Playas
del Este (I parte)
Oscar Mario González
LA HABANA, enero (www.cubanet.org) - Al este de la capital, en el litoral
norte, se extienden más de dos kilómetros de playas que
siempre han sido refugio de los habaneros durante los tormentosos meses
del verano.
Los fines de semana miles de familias se dirigen a este rincón
de la geografía cubana para mitigar el cansancio acumulado en
un abrazo de mar y sol; entre el balanceo de las olas, sobre un colchón
de arena fina y a la perenne caricia de la suave brisa.

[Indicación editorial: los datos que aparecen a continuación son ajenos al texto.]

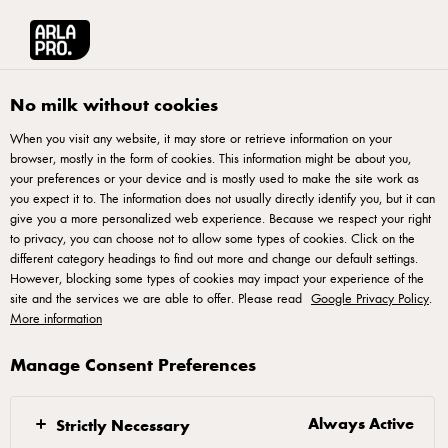
العربية
Arla® Pro MENA
Product Catalogue
Triple Shot, 300ml
No milk without cookies
When you visit any website, it may store or retrieve information on your
browser, mostly in the form of cookies. This information might be about you,
your preferences or your device and is mostly used to make the site work as
you expect it to. The information does not usually directly identify you, but it can
give you a more personalized web experience. Because we respect your right
to privacy, you can choose not to allow some types of cookies. Click on the
different category headings to find out more and change our default settings.
However, blocking some types of cookies may impact your experience of the
site and the services we are able to offer. Please read
Google Privacy Policy
.
More information
Manage Consent Preferences
Always Active
Strictly Necessary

Todos quieren disfrutar de un sábado o un domingo en las playas
del Este. Unos prefieren el tramo de Santa María, otros el de
Boca Ciega, Guanabo o Bacuranao.
Liberarse de ataduras y convencionalismos; tirarse a la arena los más
ligerito posible. Llevando como única prenda un minúsculo
traje de baño que sólo oculta lo más importante
y correr al soplo del viento como alguna vez lo hicieran los primeros
habitantes del archipiélago
Evadir la sofocación de la barbacoa donde el viejo ventilador
sólo logra remover el aire caliente en su incansable e inútil
girar. Olvidarse del despertador que sobre la mesita de noche anuncia
su llamado antes de tiempo, con suficiente antelación, teniendo
en cuenta la espera de la guagua.
Poder brincar, saltar y correr sobre un manto blanco y polvoriento,
como no puede hacerlo en el estrecho pasillo del solar donde vive. Empinar
la mirada al cielo para andar entre nubes; aspirando el aire puro sin
oír hablar de la enfermedad del Comandante, ni del bloqueo, ni
del perfeccionamiento empresarial, o de Bush y los americanos.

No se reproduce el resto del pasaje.